The students will be working on this problem independently. First, students must understand that they are looking for total number of outcomes which is identified in the problem (SMP1) Next, they will need to come up with a plan for solving the problem. I’m looking for students to solve this in a few ways. We have been talking about tree diagrams so I would be looking for students to correctly identify the parts of the tree diagram to come up with the possible combinations (32 different combinations). Some students may just want to multiply the options together which is fine, but encourage them to prove their answer with a diagram (SMP 4). If students finish early, ask them what is the chance that one of the birthday guests will randomly get a treat in a green bag along with a Pluto sticker. If students haven’t used a diagram they will want to show the sample space is some way so they can get the answer (green bag, Pluto sticker) (1/4 or 25%) Finding the probability is also good for students that are higher functioning. To assess whether a student understood the problem, I’m going to look to see if students not only solved the problem, but also made a relevant comment about the underlying mathematics in the task. To completely understand the problem, the student may compare an arithmetic answer with an organized list or tree diagram. Students that are able to get the problem, but not make connections will show their work and have a complete answer. Students that are not understanding the problem will use little or no math reasoning . They may attempt to represent some combinations but they will be random and will not lead to a complete solution.

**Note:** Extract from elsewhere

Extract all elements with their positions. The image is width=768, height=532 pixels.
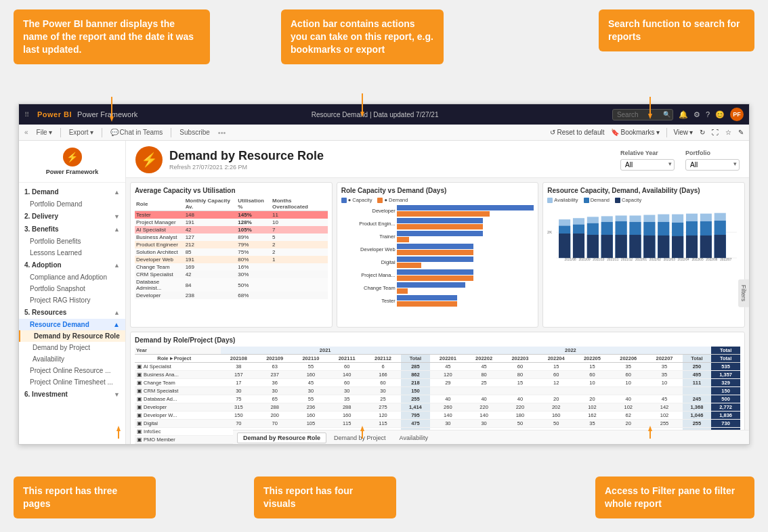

Once students have completed their work and supported their answer, have them do a hands up stand up pair up to find a partner to share their answer with. This will be a great opportunity for the students to see how other students persevered through this problem. Allow students time to justify their answer and provide feedback to their partner (SMP 3). If time permits, the students can do the hands up, stand up, pair up again and find another partner to work with. The more opportunities given to justify and get feedback for their answers, for some students , will enhance the learning process.
For the closure, I want students to be thinking about this problem one more time. I’m going to ask them what would happen if we added another color bag to our list? How would this change the number of outcomes? I’m looking for students to quickly multiply out their answer or add another color to their previously made lists or diagrams. I don’t want students to create a new list. If this happens, ask the student how the new information is related to what they already have? (SMP 2) Use this question for final wrap up as a whole group discussion.